Andrew Ceresney, the Director of the Division of Enforcement of the SEC, assured compliance officers that compliance officers would not be exposed to liability when compliance officers engage and remediate problems at investment management firms in a speech given in May 2014.  Mr. Ceresney reiterated that compliance personnel do not become supervisors solely because they provide advice to, or consult with, business line personnel.[1]  However, he clarified that the SEC will bring legal action against compliance officers, typically when the “SEC believes that legal or compliance personnel have affirmatively participated in the misconduct, when they have helped mislead regulators or when they have clear responsibility to implement compliance programs and wholly failed to carry out that responsibility.”  Mr. Ceresney then pointed out a case in which the SEC did bring legal action against a compliance officer.

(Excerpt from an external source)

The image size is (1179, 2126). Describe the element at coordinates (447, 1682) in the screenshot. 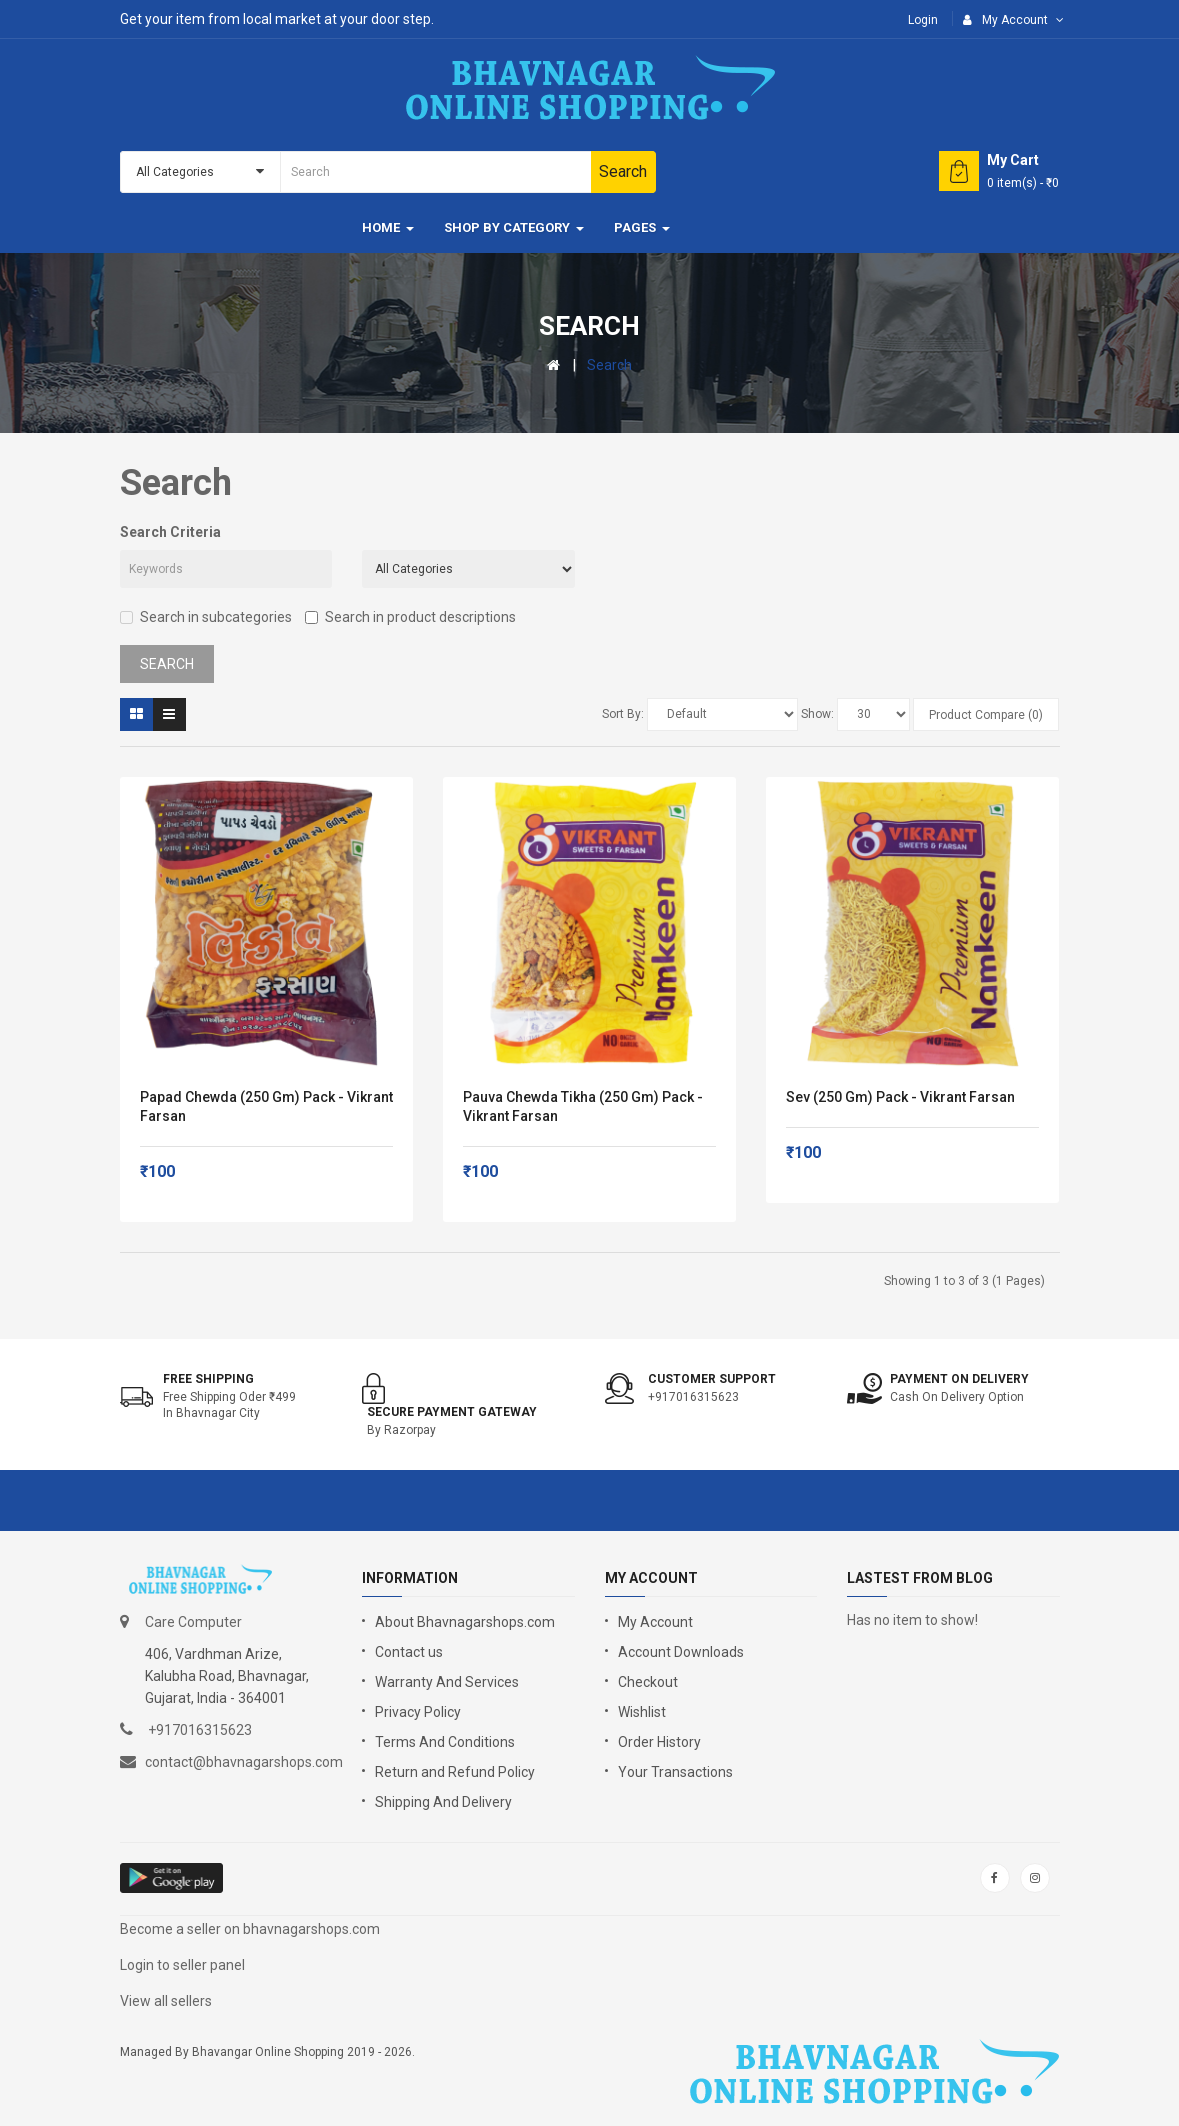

CCO Knew About the Firm’s Decision to Violate Rules, Affirmatively Participated in the Violations and then Concealed the Violations from Regulators

Mr. Ceresney pointed out the Penson[2] case in which the SEC alleged that Penson’s chief compliance officer, Thomas R. Delaney, had direct knowledge that Penson’s procedures were resulting rule violations, but Mr. Delaney failed to take steps to bring Penson into compliance and affirmatively assisted in the violations.  Furthermore, the SEC alleged that Mr. Delaney concealed such violations in “numerous” communications with the SEC and FINRA.[3]  Included in the long list of Mr. Delaney’s misconduct was the fact that the SEC viewed that Mr. Delaney “consciously chose profits over compliance.”[4]

CCO Takeaways

  • CCOs should design compliance policies and procedures against known risks.
  • CCOs should investigate violations of compliance policies and procedures and take remedial measures to curtail future violations.
  • CCOs should be proactive and fully engage in the business to monitor against potential rule violations.